Insider's Guide to Art in India: Pre-Historic to Colonial Art

Photo of Culture Trip
12 July 2017

The history of Indian art is exceptionally long and superbly impressive. It can be divided into four main periods: pre-historic, ancient, the era of Islamic ascendancy – or the medieval period – and art from the colonial times. We explore the most beautiful and notable examples of cave art, architecture, and temples that stem from each respective era.

Stone Nandi, Lepakshi | © Vinay332211/WikiCommons

Pre-Historic Indian Art: Prior to 4000 BC

Bhimbetka Cave Art

Situated near Bhopal in the state of Madhya Pradesh and dating back to 8,000 B.C., the Bhimbetka cave art features pictographs of animals, people, and gods.

Bhimbetka Cave Paintings | © Raveesh Vyas/WikiCommons

Jewellery of Indus Valley Civilisation

Jewelry is one of the oldest forms of Indian art. Much of the ancient Indian jewelry that remains dates back to the Harappa civilization. By 1,500 B.C., the residents of the Indus Valley were already adorning themselves with gold, and creating ornamental pieces such as necklaces, earrings, bracelets, crowns, amulets, pendants, and rings.

Ajanta Caves | © Ashok Prabhakaran/Flickr

Ancient Indian Art: 3900 BC – 1000 AD

Ajanta Caves, Bodhisattva Padmapani Drawing

Maybe the most famous of all examples of Ancient Indian Art, the Bodhisattva Padmapani cave drawing is 1,500 years old. It depicts a deity in the shape of a bare-chested man with a crown on his head and a lotus flower in his hand. Bodhisattva Padmapani represents infinite compassion and is a beautiful example of cave art in the heart of the Ajanta Caves in Maharashtra.

Chalukya-style architecture | © Manjunath nikt/WikiCommons

Patna Museum’s Seductress in Stone

Over 2,000 years old, this refined sculpture is made from a single piece of stone. The Seductress is nude from the waist up, adorned with a necklace and jeweled crown. The Seductress in Stone can be found in the Patna Museum.

Karla Caves

The Karla Caves stand out as some of India’s finest hand-carved feats of ancient engineering. The interior was created beginning in 120 B.C., and the shrine was completed approximately 200 years later. The central hall stands at 46 feet high and 148 feet long. The caves are located near Lonavala in Maharashtra.

Chalukya Rock Cut Halls and Temples

The Karla Caves are an example of Chalukya-style rock cuts. While there are numerous Chalukya halls and temples scattered around India, some of the better known are the Virupaksha (Hampi, Karnataka), Sangameswarar (Bhavani, Tamil Nadu), Lad Khan (Aihole, Karnataka), as well as the Ravana Phadi (Aihole, Karnataka), Varaha (Mamallapuram, Tamil Nadu), Trivikrama (Badami, Karnataka) and Bhutanatha Caves (Badami, Karnataka).

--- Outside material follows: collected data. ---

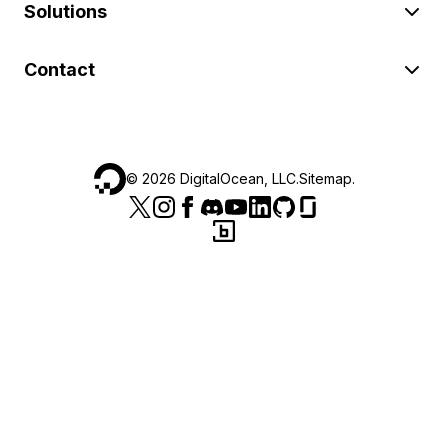
Solutions
Contact
©
2026
DigitalOcean, LLC.
Sitemap
.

Khajuraho Temple | © Liji Jinaraj/Flickr

Islamic Ascendancy Art: 1000 – 1500 AD

Temples of Khajuraho

These temples are the largest group of Islamic ascendancy (medieval) temples in India. Of all the temples of any age, they may be the most intricate of any of the Indian temples. The Kandariya Mahadeva Temple, located in Khajuraho in Madhya Pradesh, is the largest, at 100 feet high. The nearby Matangeshwar Temple – which is over 1,100 years old – is still used for worship.

Lepakshi Temple Ceiling

Though the Lepakshi Temple itself is tremendous, the paintings on the temple ceiling are some of the last remaining of the period. With brilliant colors and intricate detail, the Lepakshi Temple’s ceiling is an illustration of just how creative and refined the painters of the medieval period were. This beautiful complex can be found in Lepakshi in Anantapur.

Chola Art

From the years 800 to 1,300, the Chola Artists of Deccan created paintings and rock, sandstone and bronze sculptures. It is the bronze sculptures they are most famous for, and the most well known among them is the Shiva as Nataraja.

Lepakshi Temple Ceiling | © Pp391/WikiCommons

Colonial Art Period: 1500 – 1900 AD


These paintings, as perfect and detailed as they are, were confined to serving as book illustrations or albums of paintings for many years. However, their small stature does not diminish their importance in Indian history, or their value as works of art and examples of India’s artistic heritage.

Indo-Sarasenic Architecture

The most famous representation of this type of architecture is the Taj Mahal, although there are many other structures that are comparably beautiful, including the Chepauk Palace, Amba Vilas Palace, Durbargadh Waghaji Palace and the Secretariat Complex, all of which are scattered around India.